“Understanding the Nuances of Confidence Intervals: Insights from Simulations”

[This article was first published on r on Everyday Is A School Day, and kindly contributed to R-bloggers]. (You can report issue about the content on this page here)

Want to share your content on R-bloggers? click here if you have a blog, or here if you don’t.

I’m now more confident in my understanding of the 95% confidence interval, but less certain about confidence intervals in general, knowing that we can’t be sure if our current interval includes the true population parameter. On a brighter note, if we have the correct confidence interval, it could still encompass the true parameter even when it’s not statistically significant. I find that quite refreshing

I always thought I knew what a confidence interval was until I revisited the topic. There are plenty of great resources out there covering the same material. However, nothing beats learning through trial and error with your own code and simulations. This may be a repetition of materials available on the web.

Objectives:

What Is Confidence Interval?

Per
Wikipedia:

Informally, in frequentist statistics, a confidence interval (CI) is an interval which is expected to typically contain the parameter being estimated. More specifically, given a confidence level gamma (95% and 99% are typical values), a CI is a random interval which contains the parameter being estimated gamma % of the time. The confidence level, degree of confidence or confidence coefficient represents the long-run proportion of CIs (at the given confidence level) that theoretically contain the true value of the parameter.

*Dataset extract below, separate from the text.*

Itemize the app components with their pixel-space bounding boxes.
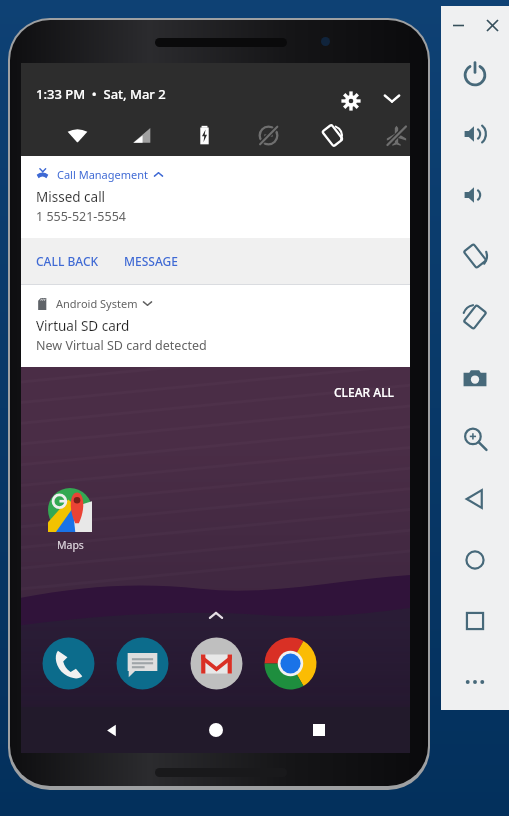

What Does It Actually Mean?

When conducting an experiment, calculating a 95% confidence interval for the treatment effect doesn’t mean there’s a 95% chance that this specific interval contains the true effect. Instead, it means that if you were to repeat the experiment many times, approximately 95% of those confidence intervals would contain the true effect. The 95% confidence level indicates how often the method will produce intervals that capture the true parameter rather than the probability that any single interval captures it. This understanding is essential to accurately interpret a single confidence interval in your study.

It’s important to understand that there is no way to know whether your current confidence interval is part of the 95% that covers the true effect. This can be frustrating, but it’s a limitation of the method.

It is more intuitive to assume that the current confidence interval is one of those 95% that contain the true estimate and interpret it that way. Additionally, the 95% confidence interval coverage does not need to be “significant” to cover the true parameter; it inherently contains if the interval so happens to be one of those 95%.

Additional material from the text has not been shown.